> **TASK TO COMPLETE**
Return each line below exactly as it reads, and omit any image in it.

> **DATA UNDER STUDY**

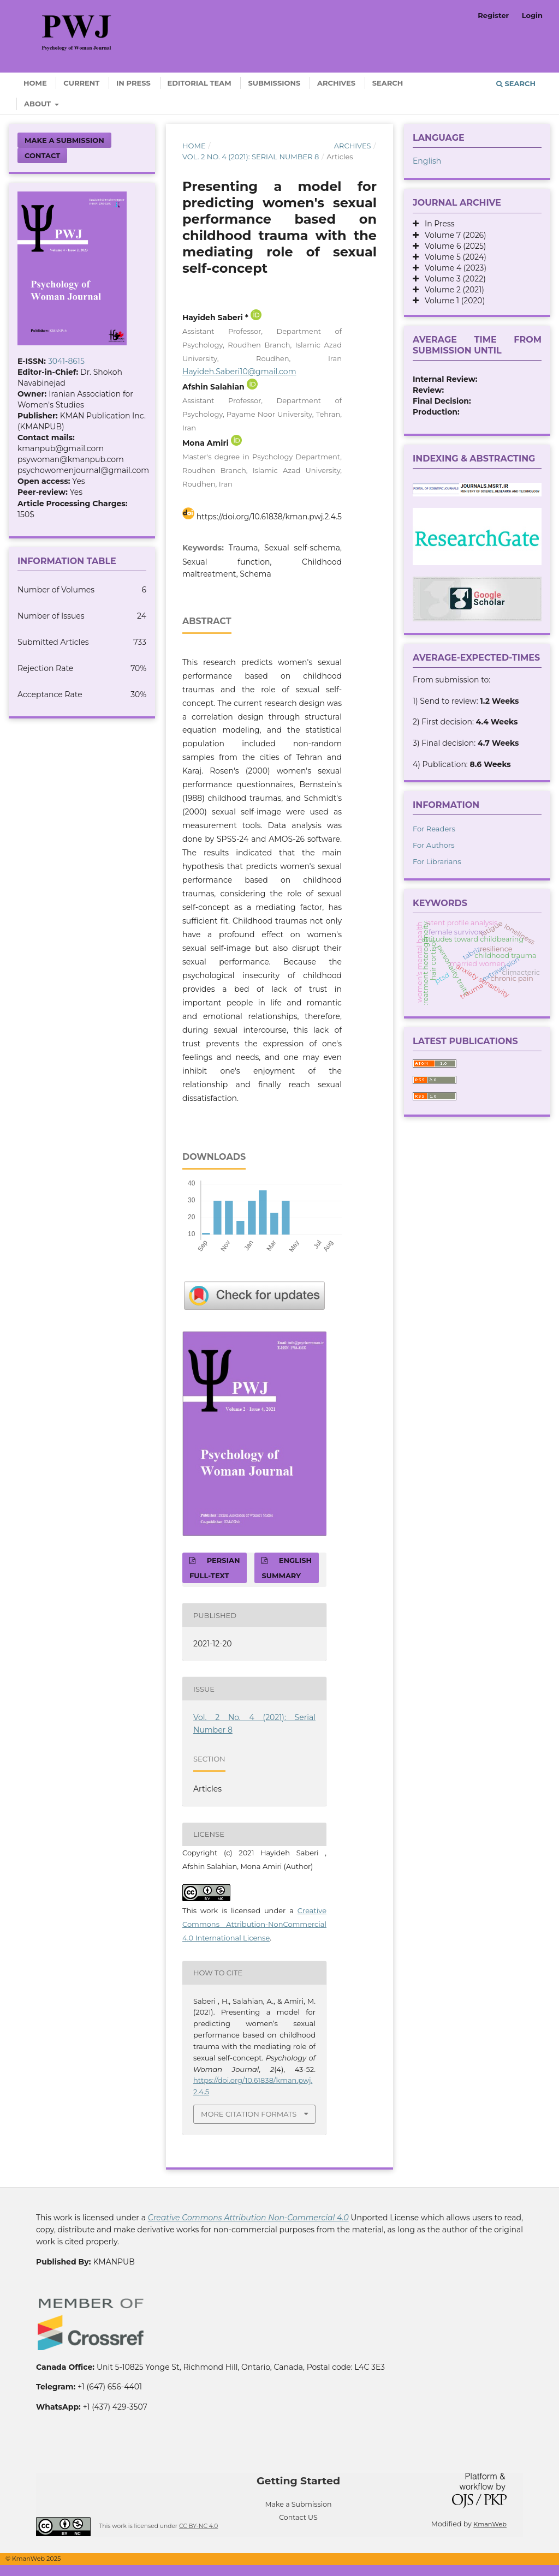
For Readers (434, 828)
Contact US (298, 2517)
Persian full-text (214, 1568)
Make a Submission (64, 140)
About (38, 103)
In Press (133, 83)
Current (81, 83)
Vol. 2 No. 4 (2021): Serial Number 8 (250, 156)
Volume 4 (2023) (452, 268)
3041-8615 (66, 361)
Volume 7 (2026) (452, 235)
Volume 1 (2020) (452, 300)
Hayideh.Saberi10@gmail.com (239, 371)
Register (493, 15)
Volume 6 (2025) (452, 246)
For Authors (434, 845)
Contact (42, 155)
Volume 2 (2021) (451, 290)
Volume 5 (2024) (452, 257)
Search (387, 83)
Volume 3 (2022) (452, 279)
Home (35, 83)
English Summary (286, 1568)
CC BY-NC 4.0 (198, 2526)
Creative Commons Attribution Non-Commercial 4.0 (248, 2217)
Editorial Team (199, 83)
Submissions (274, 83)
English (427, 161)
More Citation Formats (248, 2114)
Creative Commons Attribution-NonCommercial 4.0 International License (254, 1924)
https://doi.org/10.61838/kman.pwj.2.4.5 (269, 517)
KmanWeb (490, 2524)
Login (532, 15)
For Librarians (437, 861)
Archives (336, 83)
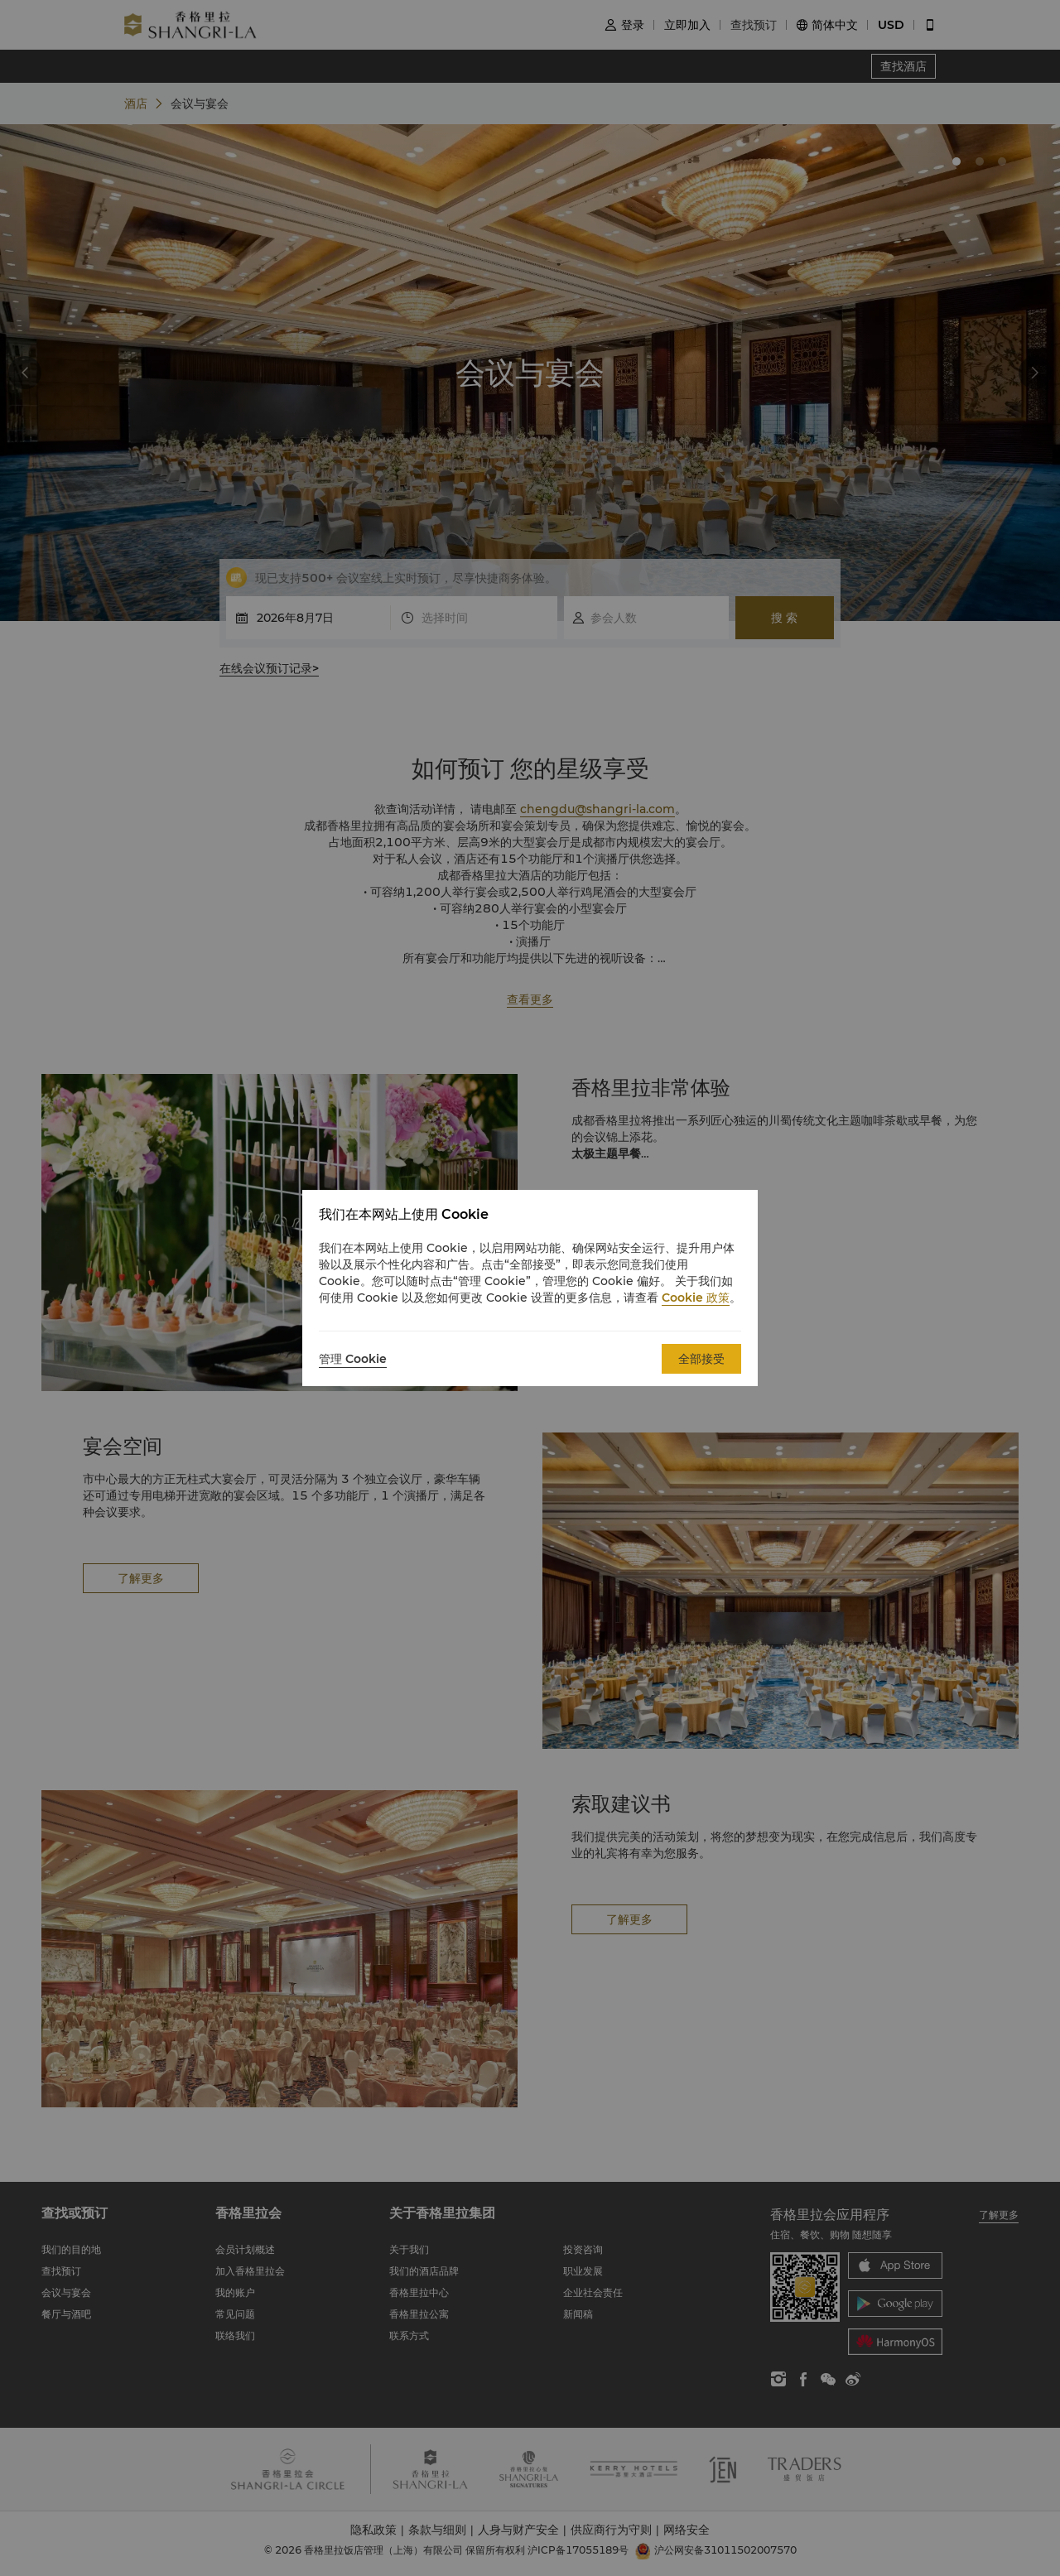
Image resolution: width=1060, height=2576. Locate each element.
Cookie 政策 (696, 1297)
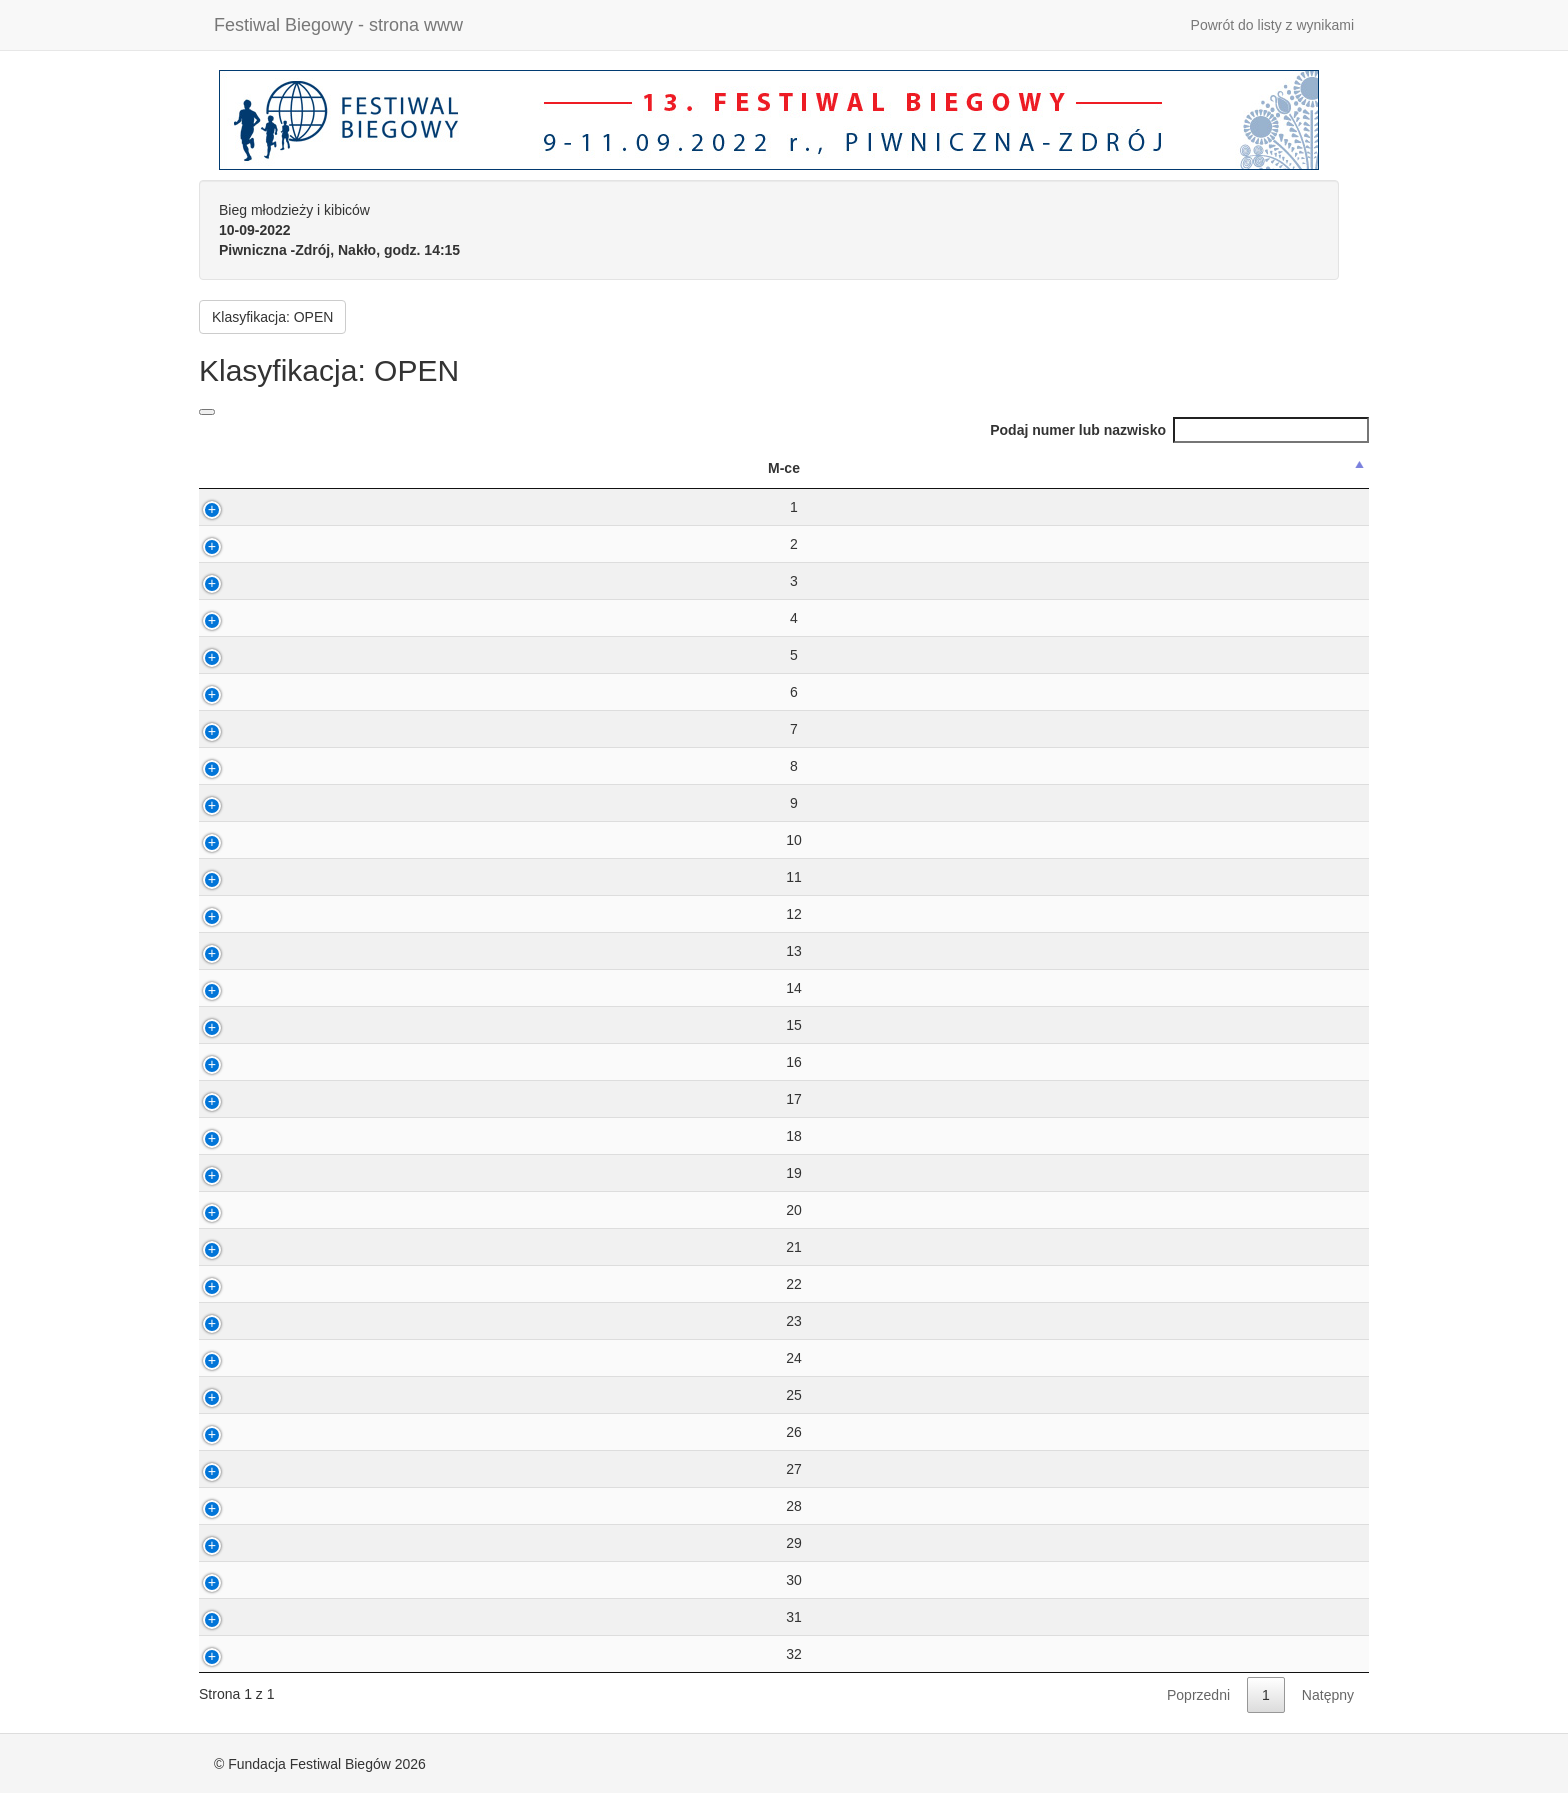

> **TASK RESPONSE**
For Readers (434, 828)
Contact US (298, 2517)
Persian full-text (214, 1568)
Make a Submission (64, 140)
About (38, 103)
In Press (133, 83)
Current (81, 83)
Vol. 2 No. 4 (2021): Serial Number 8 (250, 156)
Volume 4 (2023) (452, 268)
3041-8615 (66, 361)
Volume 7 (2026) (452, 235)
Volume 1 (2020) (452, 300)
Hayideh.Saberi10@gmail.com (239, 371)
Register (493, 15)
Volume 6 (2025) (452, 246)
For Authors (434, 845)
Contact (42, 155)
Volume 2 (2021) (451, 290)
Volume 5 (2024) (452, 257)
Search (387, 83)
Volume 3 (2022) (452, 279)
Home (35, 83)
English Summary (286, 1568)
CC BY-NC 4.0 (198, 2526)
Creative Commons Attribution Non-Commercial 4.0 (248, 2217)
Editorial Team (199, 83)
Submissions (274, 83)
English (427, 161)
More Citation Formats (248, 2114)
Creative Commons Attribution-NonCommercial 4.0 International License (254, 1924)
https://doi.org/10.61838/kman.pwj.2.4.5 (269, 517)
KmanWeb (490, 2524)
Login (532, 15)
For Librarians (437, 861)
Archives (336, 83)
Image resolution: width=1060, height=2576. Locate each element.
Cookie 政策 (696, 1297)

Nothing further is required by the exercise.